* [WHAT YOU NEED TO DO]
All of the records below need to be written out exactly, but without the pictures.

* [STORED DATA]
----

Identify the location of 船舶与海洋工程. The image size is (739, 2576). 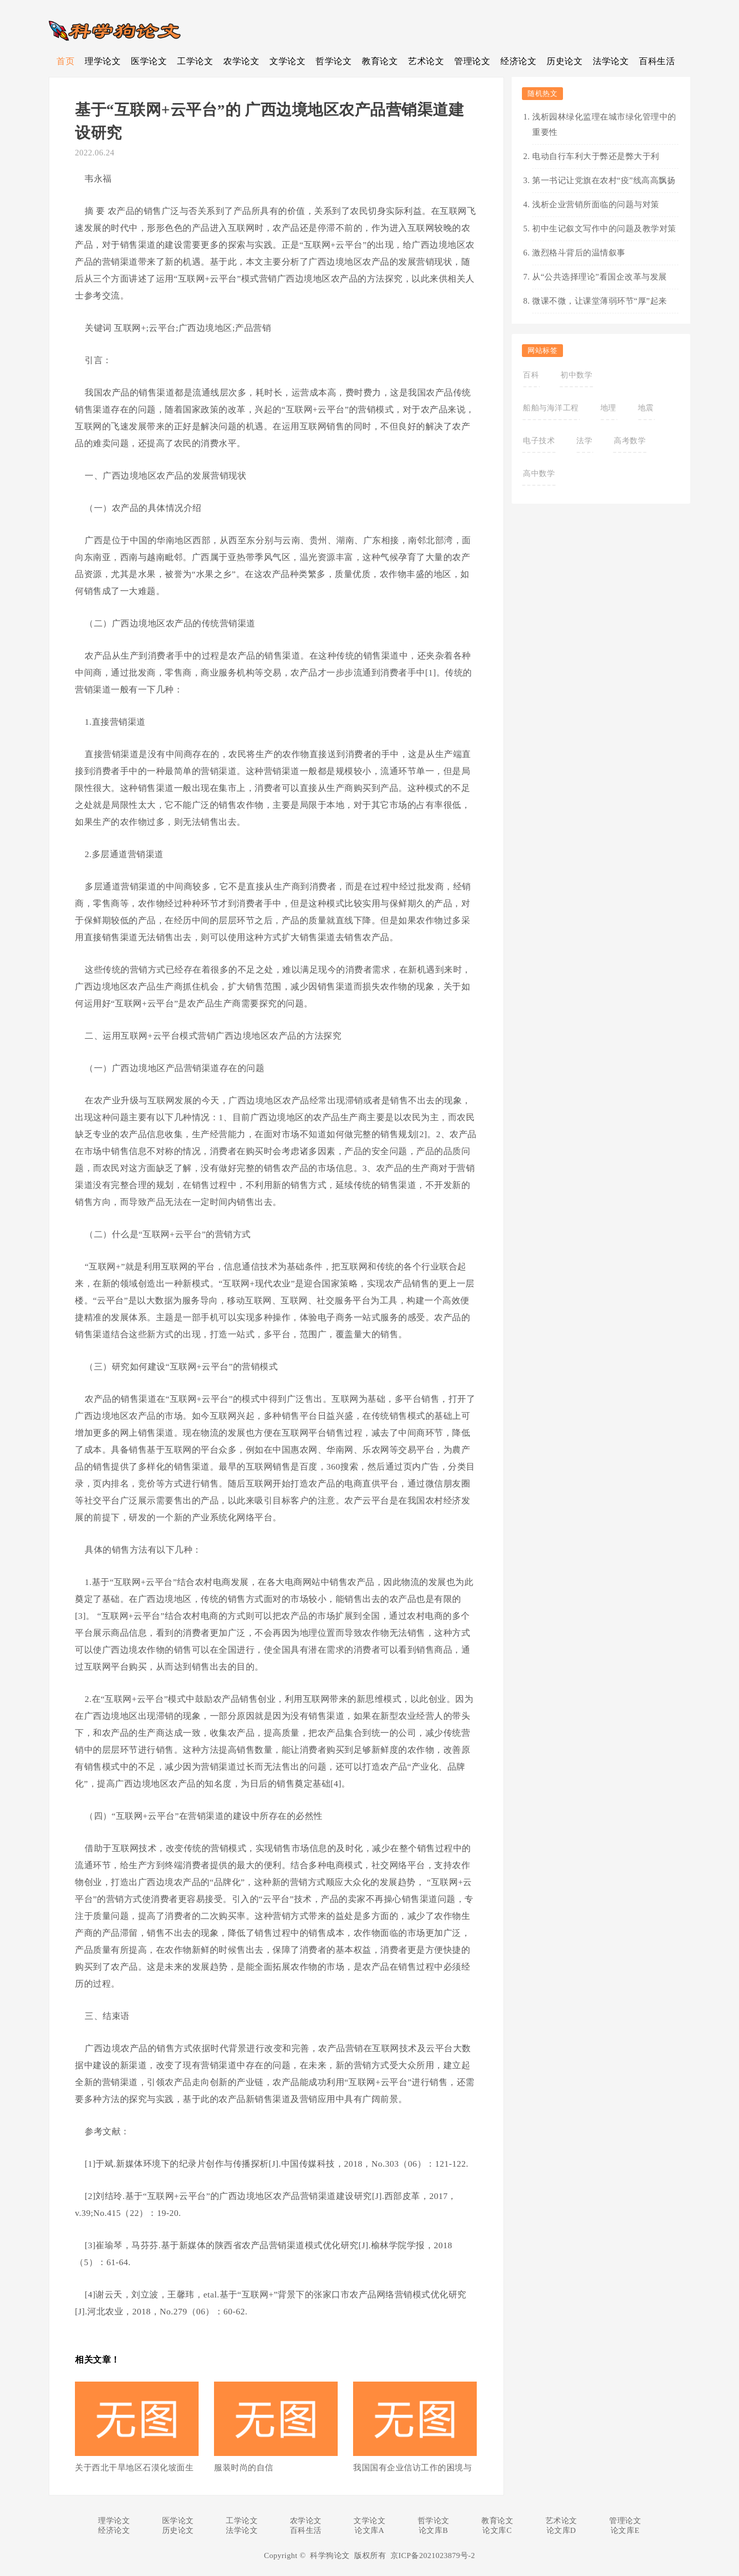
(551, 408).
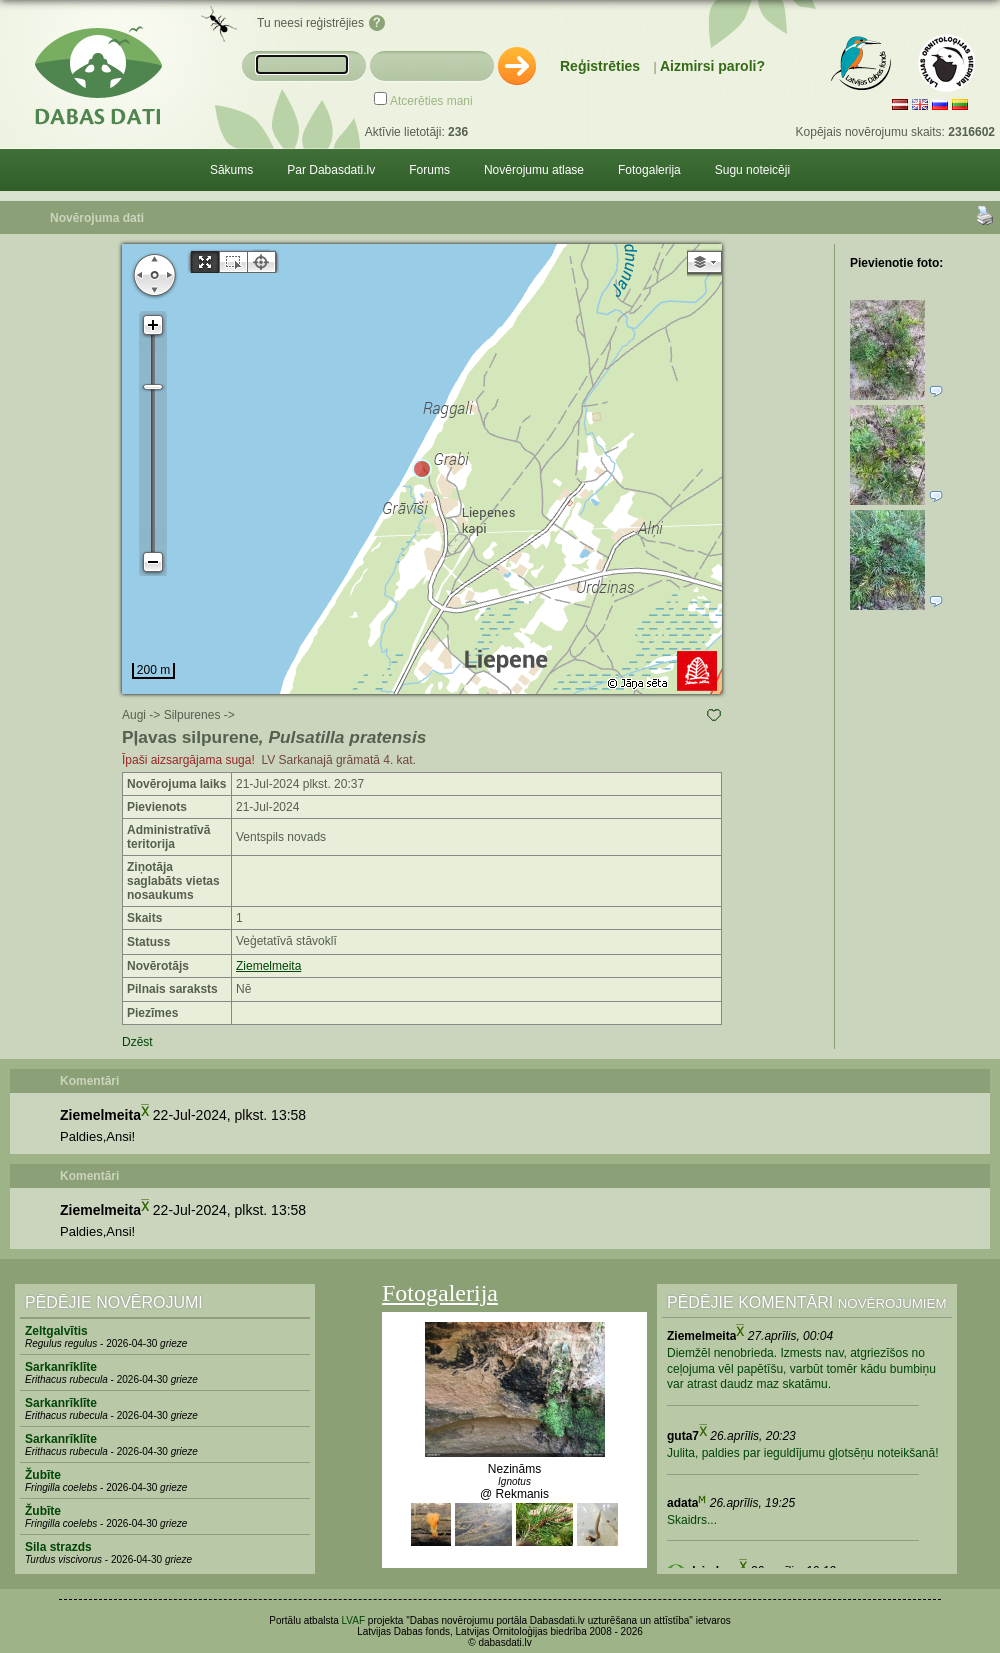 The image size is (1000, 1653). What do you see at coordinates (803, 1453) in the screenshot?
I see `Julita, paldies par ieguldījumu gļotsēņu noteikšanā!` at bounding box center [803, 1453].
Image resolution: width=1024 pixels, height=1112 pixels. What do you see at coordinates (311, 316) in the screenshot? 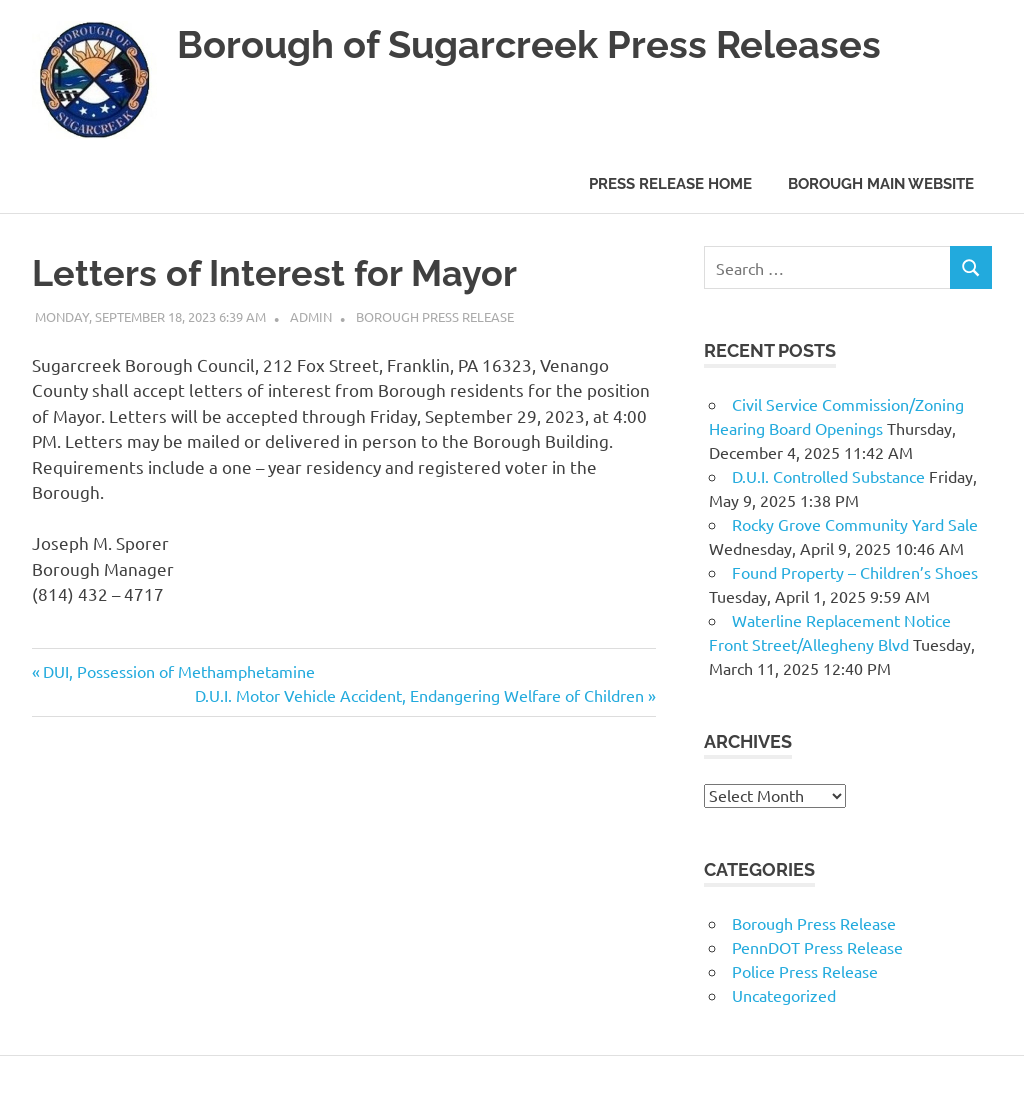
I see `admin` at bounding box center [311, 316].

----

* [ANSWER TO THIS TASK]
Identify the location of 船舶与海洋工程. The image size is (739, 2576). 
(551, 408).
 The image size is (1000, 1653). What do you see at coordinates (803, 1453) in the screenshot?
I see `Julita, paldies par ieguldījumu gļotsēņu noteikšanā!` at bounding box center [803, 1453].
Image resolution: width=1024 pixels, height=1112 pixels. What do you see at coordinates (311, 316) in the screenshot? 
I see `admin` at bounding box center [311, 316].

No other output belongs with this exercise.